Mark Rutte vindt dat in feite ook (beide, ook dat van de Grieken). Al eerder had hij ons opgeroepen eindelijk eens die nieuwe auto te kopen om de economie aan te jagen en het CPB te verslaan. Altijd al gedacht, dat er in hem vooral een Opel-dealer schuilt. Alleen geen geweldig goede, want zijn oproep slaat maar niet aan.

Europeanen zijn geen Amerikanen

Waarom kopen Nederlanders (en Duitsers) nog steeds niet meer spullen? In de kleine lettertjes van het genoemde Volkskrant-artikel vond men het antwoord. Het komt er, samenvattend, op neer dat Europeanen geen Amerikanen zijn. Die geven, conform de American way of Life met permanent consumeren als hoogste levensdoel, vrijwel meteen alles uit wat ze binnenkrijgen, en zijn, als ze hun baan verliezen, dan ook meteen vrijwel alles kwijt. Ze bouwen vrijwel geen reserves op, het is verbazend hoe weinig ook behoorlijk verdienende Amerikanen als spaargeld op een bankrekening hebben staan.

Europeanen, en zeker Nederlanders, zijn anders. ‘Ons ben zunig’: nou nee, niet altijd, maar we spelen wel graag op zekerheid. Een appeltje voor de dorst – als calvinistisch land hebben we wat met de vrucht die Adam en Eva het paradijs kostte. Dan kun je er meteen maar beter heel veel van hebben. In de praktijk is dat ene spreekwoordelijke appeltje voor de dorst dan ook gauw een hele boomgaard – en liefst nog een boomgaard als reserve, voor als die eerste hele boomgaard toch onder water komt te staan. Risicospreiding heet dat, niet alle eieren in één mandje.

Liever het halve ei dan een risico op een lege dop

Het is een psychologische kwestie. Amerikanen willen heel graag winnen – van krantenjongen tot miljonair, ook al lukt dat maar een hoogstenkele enkeling – maar accepteren eerder als zij verliezen. Europeanen willen op zich ook best graag winnen, maar zijn banger te verliezen, en komen daarom steeds in het midden uit.

Zeker Nederland is een typische remise-samenleving: liever het halve ei dan een risico op een lege dop (ja, we hebben ook wat met kippen).
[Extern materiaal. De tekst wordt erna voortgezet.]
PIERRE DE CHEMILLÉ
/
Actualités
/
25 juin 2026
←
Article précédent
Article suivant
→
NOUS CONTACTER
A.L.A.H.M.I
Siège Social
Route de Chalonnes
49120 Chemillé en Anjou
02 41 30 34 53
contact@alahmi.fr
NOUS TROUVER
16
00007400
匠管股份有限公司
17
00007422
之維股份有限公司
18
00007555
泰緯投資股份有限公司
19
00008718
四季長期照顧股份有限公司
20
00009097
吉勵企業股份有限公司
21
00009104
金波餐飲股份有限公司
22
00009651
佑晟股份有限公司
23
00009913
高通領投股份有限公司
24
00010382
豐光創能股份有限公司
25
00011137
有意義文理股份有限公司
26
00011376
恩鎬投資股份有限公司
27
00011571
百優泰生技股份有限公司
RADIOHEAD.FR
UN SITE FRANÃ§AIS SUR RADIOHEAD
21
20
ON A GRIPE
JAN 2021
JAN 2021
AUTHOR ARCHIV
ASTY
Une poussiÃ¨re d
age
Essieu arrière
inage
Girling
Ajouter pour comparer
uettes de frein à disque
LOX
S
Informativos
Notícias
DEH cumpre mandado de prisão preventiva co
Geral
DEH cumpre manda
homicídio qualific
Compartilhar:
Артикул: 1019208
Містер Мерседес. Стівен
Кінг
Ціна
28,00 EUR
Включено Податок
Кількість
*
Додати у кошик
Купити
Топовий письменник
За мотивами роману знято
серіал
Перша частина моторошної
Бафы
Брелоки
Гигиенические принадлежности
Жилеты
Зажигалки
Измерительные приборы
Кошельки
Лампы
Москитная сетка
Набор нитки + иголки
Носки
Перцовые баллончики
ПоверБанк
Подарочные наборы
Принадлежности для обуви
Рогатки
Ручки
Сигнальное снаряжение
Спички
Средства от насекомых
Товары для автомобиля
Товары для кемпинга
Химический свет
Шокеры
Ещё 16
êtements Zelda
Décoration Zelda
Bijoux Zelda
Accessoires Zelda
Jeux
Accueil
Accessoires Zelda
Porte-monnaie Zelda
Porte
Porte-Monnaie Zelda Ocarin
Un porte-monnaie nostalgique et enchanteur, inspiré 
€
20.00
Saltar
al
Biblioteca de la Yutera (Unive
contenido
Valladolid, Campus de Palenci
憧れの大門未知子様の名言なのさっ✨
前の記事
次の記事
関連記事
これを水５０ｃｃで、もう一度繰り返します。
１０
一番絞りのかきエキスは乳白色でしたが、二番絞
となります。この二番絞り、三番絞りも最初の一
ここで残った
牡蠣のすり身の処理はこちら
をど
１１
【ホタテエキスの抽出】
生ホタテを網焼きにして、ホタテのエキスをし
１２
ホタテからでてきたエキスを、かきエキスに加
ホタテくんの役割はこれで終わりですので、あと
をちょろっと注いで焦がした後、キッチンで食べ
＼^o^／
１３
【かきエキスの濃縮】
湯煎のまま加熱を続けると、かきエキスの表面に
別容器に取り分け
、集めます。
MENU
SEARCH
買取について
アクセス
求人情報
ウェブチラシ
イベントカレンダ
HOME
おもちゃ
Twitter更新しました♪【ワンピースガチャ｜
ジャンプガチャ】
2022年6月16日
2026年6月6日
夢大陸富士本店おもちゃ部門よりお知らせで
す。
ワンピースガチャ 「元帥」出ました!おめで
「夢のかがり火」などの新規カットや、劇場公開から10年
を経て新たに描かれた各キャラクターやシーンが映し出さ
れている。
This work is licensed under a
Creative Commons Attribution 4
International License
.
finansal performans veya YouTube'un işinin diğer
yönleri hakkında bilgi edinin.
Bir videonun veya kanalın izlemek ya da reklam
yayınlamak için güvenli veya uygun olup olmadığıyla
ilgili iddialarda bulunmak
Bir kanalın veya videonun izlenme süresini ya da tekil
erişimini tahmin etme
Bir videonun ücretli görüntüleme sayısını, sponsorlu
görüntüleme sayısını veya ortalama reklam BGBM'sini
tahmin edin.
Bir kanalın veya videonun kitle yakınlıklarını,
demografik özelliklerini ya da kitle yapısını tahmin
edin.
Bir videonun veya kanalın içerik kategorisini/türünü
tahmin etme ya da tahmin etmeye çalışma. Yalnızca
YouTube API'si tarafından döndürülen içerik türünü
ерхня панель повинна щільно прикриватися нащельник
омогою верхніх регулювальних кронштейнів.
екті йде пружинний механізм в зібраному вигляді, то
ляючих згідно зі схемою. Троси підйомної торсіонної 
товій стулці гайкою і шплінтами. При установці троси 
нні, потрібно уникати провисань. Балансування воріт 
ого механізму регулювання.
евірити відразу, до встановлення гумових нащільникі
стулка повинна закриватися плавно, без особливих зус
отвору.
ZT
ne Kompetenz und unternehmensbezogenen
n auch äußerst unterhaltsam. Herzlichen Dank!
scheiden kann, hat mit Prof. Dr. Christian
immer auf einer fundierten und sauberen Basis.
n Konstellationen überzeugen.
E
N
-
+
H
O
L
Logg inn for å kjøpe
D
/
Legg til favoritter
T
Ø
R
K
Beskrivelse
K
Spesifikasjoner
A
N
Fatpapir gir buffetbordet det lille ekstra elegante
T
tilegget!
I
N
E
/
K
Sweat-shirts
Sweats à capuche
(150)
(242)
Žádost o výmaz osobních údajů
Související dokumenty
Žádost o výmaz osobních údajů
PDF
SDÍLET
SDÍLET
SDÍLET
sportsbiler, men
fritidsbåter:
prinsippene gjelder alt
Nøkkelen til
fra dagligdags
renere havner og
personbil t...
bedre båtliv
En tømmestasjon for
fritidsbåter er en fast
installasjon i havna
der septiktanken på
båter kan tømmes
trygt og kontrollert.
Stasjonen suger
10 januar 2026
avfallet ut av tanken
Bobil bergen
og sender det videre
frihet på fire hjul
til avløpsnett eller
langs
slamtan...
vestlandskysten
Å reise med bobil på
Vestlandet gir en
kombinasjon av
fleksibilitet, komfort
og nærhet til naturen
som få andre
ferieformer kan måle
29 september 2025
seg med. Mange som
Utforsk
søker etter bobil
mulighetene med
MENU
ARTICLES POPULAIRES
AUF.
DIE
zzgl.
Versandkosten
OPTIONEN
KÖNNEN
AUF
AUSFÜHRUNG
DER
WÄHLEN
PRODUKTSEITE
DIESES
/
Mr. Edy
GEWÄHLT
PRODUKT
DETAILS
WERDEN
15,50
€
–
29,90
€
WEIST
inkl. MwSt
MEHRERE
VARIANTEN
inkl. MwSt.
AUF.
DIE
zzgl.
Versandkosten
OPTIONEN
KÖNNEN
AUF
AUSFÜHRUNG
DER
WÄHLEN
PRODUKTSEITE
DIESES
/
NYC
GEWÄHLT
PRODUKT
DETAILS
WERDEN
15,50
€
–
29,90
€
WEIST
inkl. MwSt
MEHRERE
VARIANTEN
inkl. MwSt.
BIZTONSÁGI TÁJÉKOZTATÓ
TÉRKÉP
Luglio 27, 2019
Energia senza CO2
Zekerheid: dat is het cruciale woord. Wij zijn nu veel banger dan vroeger dat onze banen en pensioenen minder zeker zijn. Dat we straks zelf meer aan zorg kwijt zijn. En de regering blijft ons vertellen dat dit goed voor ons is, dat gebrek aan zekerheid. Het gevolg is echter dat veel burgers, die daar niet aan willen, dus zelf maatregelen treffen: extra reserves opbouwen voor de onzekere tijden die komen, zelfs al is de rente op spaarrekeningen historisch laag.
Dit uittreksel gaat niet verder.